Dataset items:

★ ★ ★

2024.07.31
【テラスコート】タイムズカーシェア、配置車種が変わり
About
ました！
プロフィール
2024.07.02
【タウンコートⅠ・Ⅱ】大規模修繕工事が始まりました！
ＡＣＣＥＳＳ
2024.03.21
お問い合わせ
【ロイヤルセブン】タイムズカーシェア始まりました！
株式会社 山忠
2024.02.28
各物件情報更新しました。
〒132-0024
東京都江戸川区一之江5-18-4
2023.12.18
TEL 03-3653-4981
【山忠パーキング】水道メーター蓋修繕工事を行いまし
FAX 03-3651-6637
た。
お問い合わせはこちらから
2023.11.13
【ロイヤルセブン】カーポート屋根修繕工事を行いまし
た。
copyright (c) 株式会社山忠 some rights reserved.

★ ★ ★

Exercise goal. Whenever the word "ロイヤルセブン" shows up in a line above, copy that line.

Response to this exercise.
【ロイヤルセブン】タイムズカーシェア始まりました！
【ロイヤルセブン】カーポート屋根修繕工事を行いまし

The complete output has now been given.